┏━━

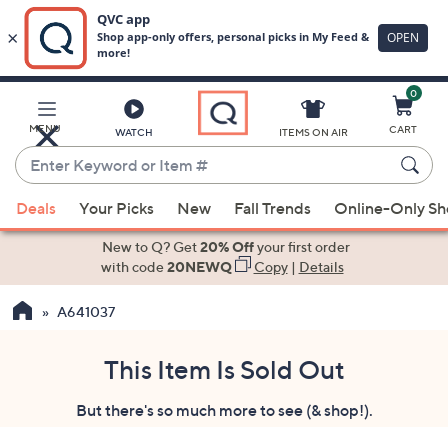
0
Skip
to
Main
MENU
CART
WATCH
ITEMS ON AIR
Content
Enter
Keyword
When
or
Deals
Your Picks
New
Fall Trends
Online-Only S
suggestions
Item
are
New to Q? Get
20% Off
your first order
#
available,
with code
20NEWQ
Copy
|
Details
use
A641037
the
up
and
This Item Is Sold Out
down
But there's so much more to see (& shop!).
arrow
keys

┗━━
┏━━

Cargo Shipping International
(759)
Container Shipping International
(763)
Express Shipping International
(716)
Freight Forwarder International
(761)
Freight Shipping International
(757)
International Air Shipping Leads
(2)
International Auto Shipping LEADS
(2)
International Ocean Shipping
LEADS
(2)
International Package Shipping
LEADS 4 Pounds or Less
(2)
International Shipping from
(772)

┗━━
┏━━

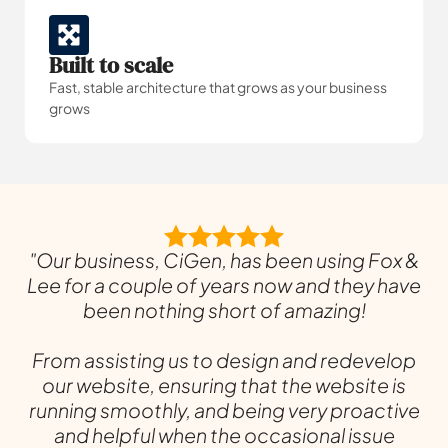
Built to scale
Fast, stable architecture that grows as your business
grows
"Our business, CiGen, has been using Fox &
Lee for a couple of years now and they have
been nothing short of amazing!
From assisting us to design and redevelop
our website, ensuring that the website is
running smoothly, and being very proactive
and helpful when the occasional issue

┗━━

_Task directions_
Read the data above and pull out each line that holds the string "grows".

_The answer_
Fast, stable architecture that grows as your business
grows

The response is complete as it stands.